Unlike previous studies, the present study showed that not only high myopic eyes but also moderately myopic ones have a compromised corneal mechanical strength. These inconsistent results could be justified by differences related to other factors such as race, range of age, gender, refractive status, axial length, corneal curvature, and CCT. [14, 19, 20] Although there is a higher prevalence of glaucoma among myopic eyes than that in nonmyopic eyes [29, 32], it is still unclear why myopia increases IOP. Jiang et al. [14] attributed these differences of corneal biomechanical properties to the difference of age between groups. Nevertheless, in our study the variable age was not significantly different among the four groups.
The main limitations of this study would include that axial length and corneal curvature were not measured. Because of this, the importance of both factors in the refraction-related mechanical changes of the cornea is unknown.
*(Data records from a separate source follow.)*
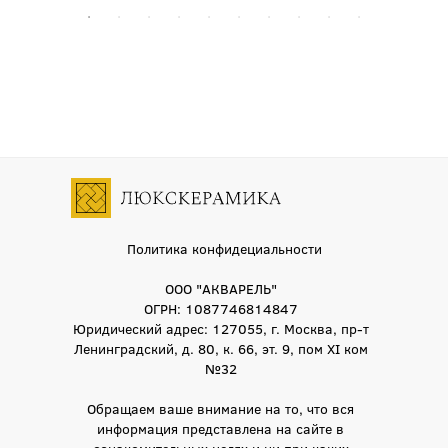
Политика конфидециальности
ООО "АКВАРЕЛЬ"
ОГРН: 1087746814847
Юридический адрес: 127055, г. Москва, пр-т
Ленинградский, д. 80, к. 66, эт. 9, пом XI ком
№32
Обращаем ваше внимание на то, что вся
информация представлена на сайте в
ознакомительных целях и ни при каких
Concluding, the present study shows a very weak but significant correlation between CH and refractive error, with CH being lower in both moderately and highly myopic groups than that in the emmetropic/low myopic ones, indicating that some aspects of corneal biomechanics may need to be interpreted in light of the refraction, especially in myopia. These changes in biomechanical properties of the cornea may have an impact on IOP measurement, increasing the risk of glaucoma. Further studies with larger sample size should be performed.
Conflict of Interests
The authors have neither conflict of interests nor commercial interest in the devices mentioned in the paper.